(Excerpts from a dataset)
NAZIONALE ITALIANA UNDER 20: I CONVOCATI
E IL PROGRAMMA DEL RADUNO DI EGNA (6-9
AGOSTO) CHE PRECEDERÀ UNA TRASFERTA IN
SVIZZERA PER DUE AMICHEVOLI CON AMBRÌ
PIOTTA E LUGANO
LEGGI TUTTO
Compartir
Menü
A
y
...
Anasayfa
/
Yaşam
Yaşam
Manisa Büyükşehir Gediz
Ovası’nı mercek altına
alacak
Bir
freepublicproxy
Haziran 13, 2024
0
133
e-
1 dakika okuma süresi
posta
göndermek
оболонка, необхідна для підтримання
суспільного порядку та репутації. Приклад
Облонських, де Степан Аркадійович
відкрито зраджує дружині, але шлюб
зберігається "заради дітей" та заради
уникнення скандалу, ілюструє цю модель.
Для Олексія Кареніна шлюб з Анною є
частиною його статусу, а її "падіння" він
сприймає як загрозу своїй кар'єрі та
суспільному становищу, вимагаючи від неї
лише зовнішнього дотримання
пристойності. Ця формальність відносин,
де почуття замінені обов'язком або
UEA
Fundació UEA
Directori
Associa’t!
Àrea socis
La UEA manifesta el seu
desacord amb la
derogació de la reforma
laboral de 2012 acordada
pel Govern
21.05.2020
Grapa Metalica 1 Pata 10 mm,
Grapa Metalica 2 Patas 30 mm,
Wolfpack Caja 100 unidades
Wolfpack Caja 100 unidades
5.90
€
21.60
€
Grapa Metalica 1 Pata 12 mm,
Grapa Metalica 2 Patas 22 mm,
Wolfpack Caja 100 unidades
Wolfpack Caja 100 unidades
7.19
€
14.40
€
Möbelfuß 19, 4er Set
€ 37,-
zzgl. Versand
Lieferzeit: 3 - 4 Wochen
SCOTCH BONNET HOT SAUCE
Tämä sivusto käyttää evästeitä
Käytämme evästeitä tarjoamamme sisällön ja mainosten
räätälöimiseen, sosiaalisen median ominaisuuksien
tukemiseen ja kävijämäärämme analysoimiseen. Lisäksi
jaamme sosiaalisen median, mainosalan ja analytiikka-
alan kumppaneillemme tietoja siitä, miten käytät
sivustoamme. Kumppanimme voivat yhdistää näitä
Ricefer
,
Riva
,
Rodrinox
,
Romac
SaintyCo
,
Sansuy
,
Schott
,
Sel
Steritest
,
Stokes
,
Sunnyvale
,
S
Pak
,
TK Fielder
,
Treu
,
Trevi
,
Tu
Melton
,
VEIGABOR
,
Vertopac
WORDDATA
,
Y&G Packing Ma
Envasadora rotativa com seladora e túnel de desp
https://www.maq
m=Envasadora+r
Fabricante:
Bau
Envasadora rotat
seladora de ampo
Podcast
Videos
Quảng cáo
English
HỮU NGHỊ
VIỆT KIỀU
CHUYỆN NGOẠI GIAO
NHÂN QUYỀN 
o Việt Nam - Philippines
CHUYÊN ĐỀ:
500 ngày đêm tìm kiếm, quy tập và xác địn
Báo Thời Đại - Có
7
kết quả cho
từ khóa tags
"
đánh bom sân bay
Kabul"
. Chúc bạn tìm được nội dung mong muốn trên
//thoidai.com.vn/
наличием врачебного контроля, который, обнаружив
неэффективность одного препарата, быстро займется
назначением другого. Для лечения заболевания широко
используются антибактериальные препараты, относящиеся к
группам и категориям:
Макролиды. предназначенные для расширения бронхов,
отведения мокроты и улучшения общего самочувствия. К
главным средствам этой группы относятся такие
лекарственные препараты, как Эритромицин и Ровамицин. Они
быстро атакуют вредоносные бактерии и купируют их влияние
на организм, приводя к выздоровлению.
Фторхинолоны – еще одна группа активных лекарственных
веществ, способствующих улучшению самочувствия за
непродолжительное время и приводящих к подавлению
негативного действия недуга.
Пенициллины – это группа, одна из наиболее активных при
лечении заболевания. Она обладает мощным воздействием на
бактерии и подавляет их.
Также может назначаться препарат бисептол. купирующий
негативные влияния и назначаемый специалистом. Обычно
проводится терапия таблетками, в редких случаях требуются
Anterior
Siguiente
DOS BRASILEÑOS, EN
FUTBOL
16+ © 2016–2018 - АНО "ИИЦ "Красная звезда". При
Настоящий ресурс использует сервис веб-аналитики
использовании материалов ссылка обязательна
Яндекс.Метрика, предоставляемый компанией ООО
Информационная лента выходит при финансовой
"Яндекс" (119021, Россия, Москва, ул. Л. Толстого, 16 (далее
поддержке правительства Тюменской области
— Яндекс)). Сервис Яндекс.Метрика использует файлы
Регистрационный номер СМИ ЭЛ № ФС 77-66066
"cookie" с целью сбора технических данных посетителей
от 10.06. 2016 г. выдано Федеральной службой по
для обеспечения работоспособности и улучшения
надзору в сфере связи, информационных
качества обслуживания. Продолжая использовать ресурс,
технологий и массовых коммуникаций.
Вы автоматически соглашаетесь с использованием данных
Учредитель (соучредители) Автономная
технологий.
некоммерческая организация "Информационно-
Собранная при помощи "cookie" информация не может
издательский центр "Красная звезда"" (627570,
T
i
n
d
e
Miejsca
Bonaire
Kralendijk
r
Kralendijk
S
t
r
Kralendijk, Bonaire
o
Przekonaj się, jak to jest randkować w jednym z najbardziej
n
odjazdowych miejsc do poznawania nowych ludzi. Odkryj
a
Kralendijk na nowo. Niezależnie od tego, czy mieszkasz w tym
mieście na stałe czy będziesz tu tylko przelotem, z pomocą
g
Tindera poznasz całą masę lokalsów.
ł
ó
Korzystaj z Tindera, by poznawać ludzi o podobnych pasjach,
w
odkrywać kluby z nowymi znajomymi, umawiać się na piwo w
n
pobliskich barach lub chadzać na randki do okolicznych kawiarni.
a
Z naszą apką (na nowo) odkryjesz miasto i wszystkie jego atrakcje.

*Exercise directions*: Please return every line from the first one in the records above down to the line containing "Для Олексія Кареніна шлюб з Анною є", including both, exactly as written and nothing more.

*Answer space*:
NAZIONALE ITALIANA UNDER 20: I CONVOCATI
E IL PROGRAMMA DEL RADUNO DI EGNA (6-9
AGOSTO) CHE PRECEDERÀ UNA TRASFERTA IN
SVIZZERA PER DUE AMICHEVOLI CON AMBRÌ
PIOTTA E LUGANO
LEGGI TUTTO
Compartir
Menü
A
y
...
Anasayfa
/
Yaşam
Yaşam
Manisa Büyükşehir Gediz
Ovası’nı mercek altına
alacak
Bir
freepublicproxy
Haziran 13, 2024
0
133
e-
1 dakika okuma süresi
posta
göndermek
оболонка, необхідна для підтримання
суспільного порядку та репутації. Приклад
Облонських, де Степан Аркадійович
відкрито зраджує дружині, але шлюб
зберігається "заради дітей" та заради
уникнення скандалу, ілюструє цю модель.
Для Олексія Кареніна шлюб з Анною є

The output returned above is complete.